As Big Pharma and the entire pharmaceutical sector generally transforms (see our previous articles), so too is the way consumers buy their drugs and fill prescriptions.
For the first time since grocers set-up pharmacies inside their markets, the number of these grocery pharmacies is
declining. The Wall Street Journal says hundreds of regional markets “are closing or selling pharmacy counters, which have been struggling as consumers make fewer trips to fill prescriptions and big drugstore chains tighten their grip on the U.S. market.”

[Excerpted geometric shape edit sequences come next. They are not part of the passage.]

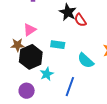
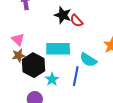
pink triangle: (30, 30) -> (18, 39), moved, turned -32
cyan rectangle: (58, 45) -> (58, 49), size x1.6
blue line: (70, 87) -> (76, 76), moved

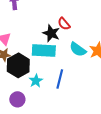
black star: (63, 15) -> (51, 33), moved
cyan semicircle: (88, 60) -> (78, 49), moved

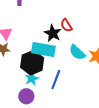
black hexagon: (18, 65) -> (32, 63), moved
purple circle: (17, 99) -> (26, 96), moved

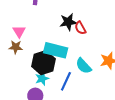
black star: (53, 33) -> (68, 22), moved, turned 30
cyan semicircle: (77, 52) -> (84, 66), moved

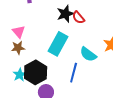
cyan rectangle: (56, 50) -> (58, 44), turned -65
black hexagon: (44, 63) -> (36, 72), moved
cyan star: (42, 79) -> (20, 75), moved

Consolidation has concentrated market share in CVS and Walgreens, which together accounted for more than 40% of all prescription revenue in 2018. Together, the two operate more than 20,000 retail locations. In 2015, CVS acquired 1,672 in store pharmacies from Target. Last year, Walgreens broadened its partnership with the giant Kroger grocery chain spurring speculation it could buy the grocer’s 2,270 in-store pharmacies.
Consumer’s have also changed how they fill prescriptions, switching to mail order and buying in larger quantities, less often.
The Journal explained that smaller grocers don’t have the clout to negotiate higher reimbursement rates from insurers, nor do they have the amenities like nationwide networks and walk-in clinics that the largest chains do. Their pharmacies tend to operate at or below break-even, but served as a customer convenience.
“There is the benefit of having a pharmacy relative to the grocery-sale lift and the convenience factor of having both in the store, but the economics do not work,” Raley’s CEO Keith Knopf told The Journal.
With the closing of these grocery pharmacies comes the loss of jobs. Reporting on the update of the Department of Labor’s Occupational Outlook Handbook last fall, Drug Channels said jobs for pharmacists is projected to be flat through 2028. But jobs for retail pharmacists will decline by 11,000. Hospitals, outpatient care centers and home healthcare agencies will add pharmacist jobs as will mail order services.